Personal information
- Born: 12 April 2000 (age 26) Gold Coast, Australia
- Height: 171 cm (5 ft 7 in)
- Weight: 65 kg (143 lb)

Sport
- Sport: Field hockey
- Position: Midfield

Senior career
- Years: Team / Caps / Goals
- 2019–: Brisbane Blaze / - / -

National team
- Years: Team / Caps / Goals
- 2018–2020: Australia U–21 / 11 / (0)
- 2025–: Australia / 17 / (1)

Medal record
Women's field hockey
Representing Australia
Oceania Cup
| Silver medal – second place | 2025 Darwin |  |

= Morgan Mathison =

Australian field hockey player

Morgan Mathison (born 12 April 2000) is an Australian field hockey player.

==Personal life==
Morgan Mathison was born in the Gold Coast.

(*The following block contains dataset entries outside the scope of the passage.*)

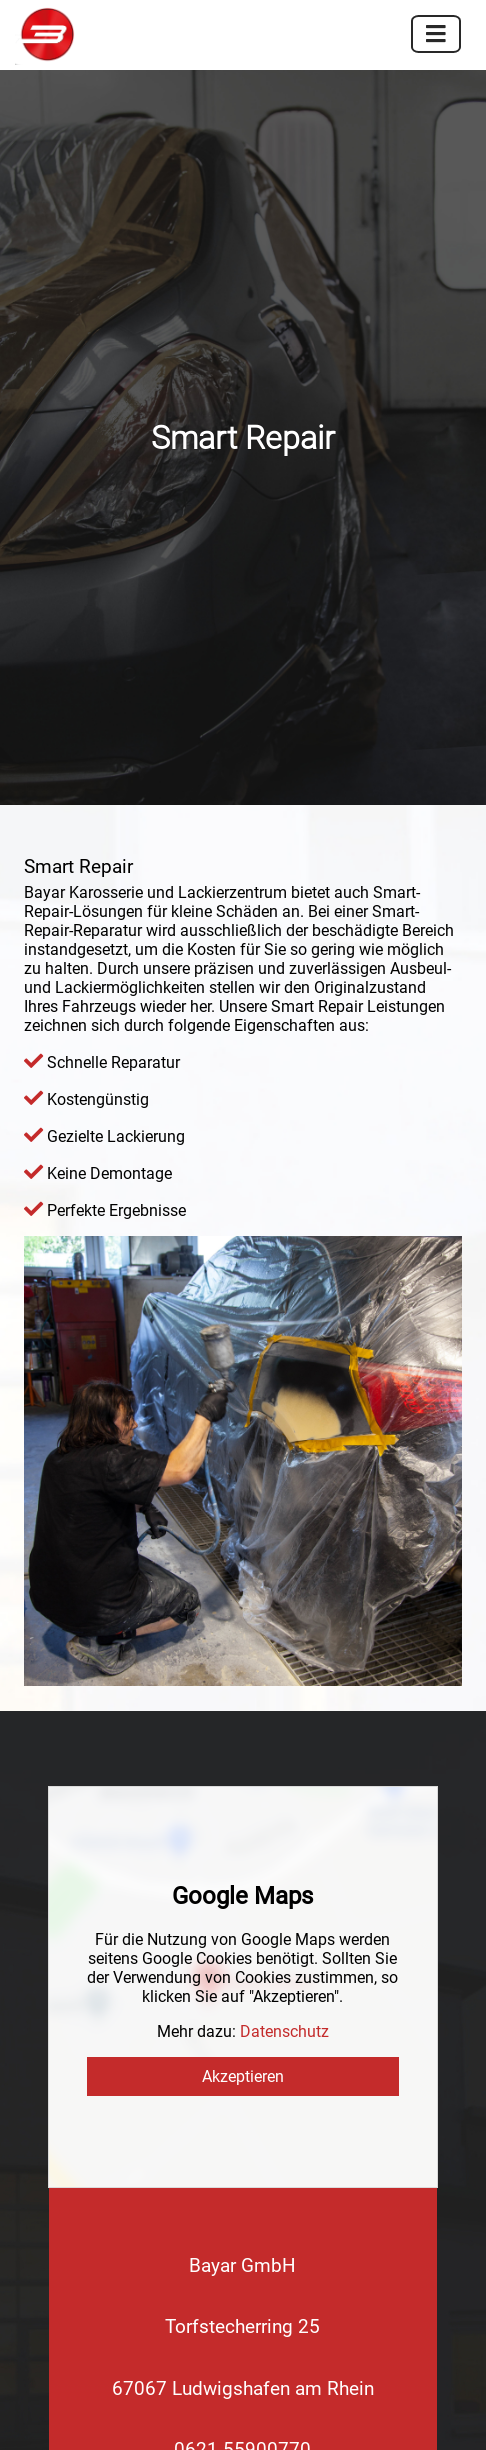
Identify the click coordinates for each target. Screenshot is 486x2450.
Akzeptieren (243, 1557)
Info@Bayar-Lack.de (243, 1991)
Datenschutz (284, 1512)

She is a former student of Griffith University.

==Career==
===Domestic league===
In Hockey Australia's domestic league, the Liberty Hockey One, Mathison represents her home state as a member of the Brisbane Blaze.

===Under–18===
Mathison's first international appearances for Australia came at under–18 level. She was a member of the squad at the 2018 Oceania Qualifiers for the Youth Olympic Games, held in Port Moresby. The team qualified, with Mathison captaining the team at the Youth Olympic Tournament in Buenos Aires.

===Under–21===
Following her under–18 debut, Mathison debuted for the Jillaroos shortly after. She represented the squad in a Trans–Tasman test series against New Zealand in 2018.

The following year, she represented the team again in a Tri–Nations Tournament in Canberra.

===Hockeyroos===
In 2024, Mathison was named in the Hockeyroos squad for the first time. She will make her senior debut during season six of the FIH Pro League.